Action item. Your copy begins at the line with "Přihlásit se" and runs through the end of the data below. Set down only those lines exactly, without pictures.
━━━━━━━━━━━━━━━━━━━━
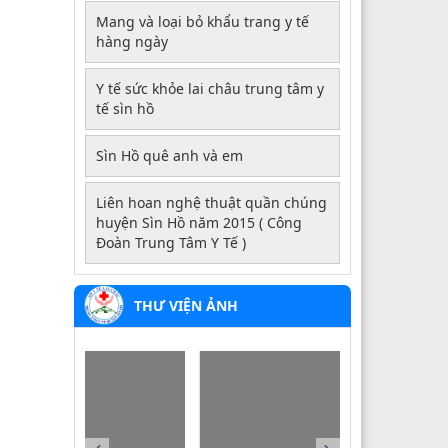
Mang và loại bỏ khẩu trang y tế
hàng ngày
Y tế sức khỏe lai châu trung tâm y
tế sìn hồ
Sìn Hồ quê anh và em
Liên hoan nghệ thuật quần chúng
huyện Sìn Hồ năm 2015 ( Công
Đoàn Trung Tâm Y Tế )
THƯ VIỆN ẢNH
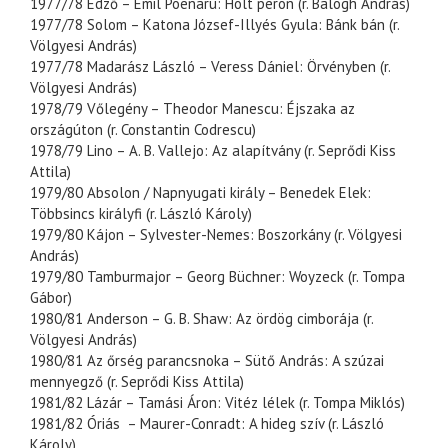
1977/78 Edző – Emil Poenaru: Holt peron (r. Balogh András)
1977/78 Solom – Katona József-Illyés Gyula: Bánk bán (r.
Völgyesi András)
1977/78 Madarász László – Veress Dániel: Örvényben (r.
Völgyesi András)
1978/79 Vőlegény – Theodor Manescu: Éjszaka az
országúton (r. Constantin Codrescu)
1978/79 Lino – A. B. Vallejo: Az alapítvány (r. Seprődi Kiss
Attila)
1979/80 Absolon / Napnyugati király – Benedek Elek:
Többsincs királyfi (r. László Károly)
1979/80 Kájon – Sylvester-Nemes: Boszorkány (r. Völgyesi
András)
1979/80 Tamburmajor – Georg Büchner: Woyzeck (r. Tompa
Gábor)
1980/81 Anderson – G. B. Shaw: Az ördög cimborája (r.
Völgyesi András)
1980/81 Az őrség parancsnoka – Sütő András: A szúzai
mennyegző (r. Seprődi Kiss Attila)
1981/82 Lázár – Tamási Áron: Vitéz lélek (r. Tompa Miklós)
1981/82 Óriás – Maurer-Conradt: A hideg szív (r. László
Károly)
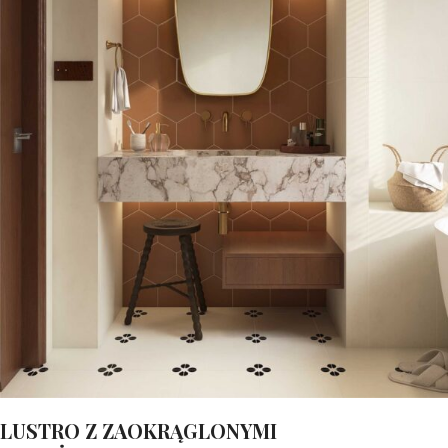
LUSTRO Z ZAOKRĄGLONYMI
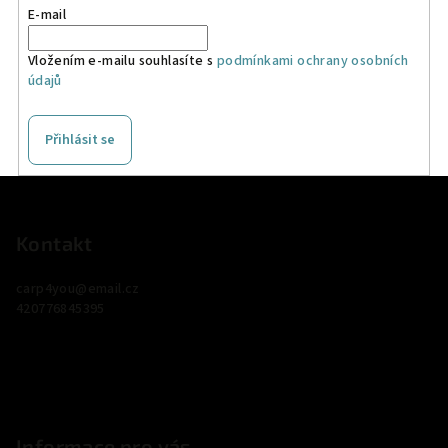
E-mail
Vložením e-mailu souhlasíte s
podmínkami ochrany osobních
údajů
Přihlásit se
Z
á
p
Kontakt
a
carp4you
@
email.cz
t
420776845395
í
Informace pro vás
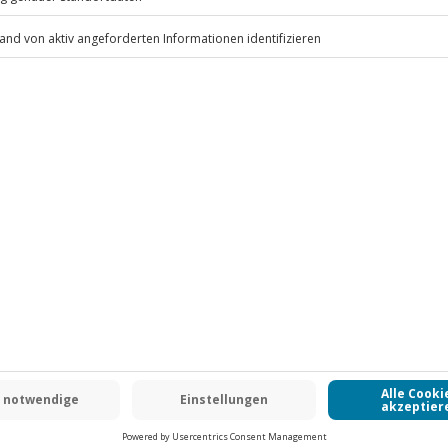
festes Schuhwerk
tz, Schutzhandschuhe
.
Fr: 9-17 Uhr
www.b2b.jochen-schweizer.de/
━━━━━━━━━━━━━━━━━━━━
Task solution.
Přihlásit se
Z
á
p
Kontakt
a
carp4you
@
email.cz
t
420776845395
í
Informace pro vás
festes Schuhwerk
tz, Schutzhandschuhe
.
Fr: 9-17 Uhr
www.b2b.jochen-schweizer.de/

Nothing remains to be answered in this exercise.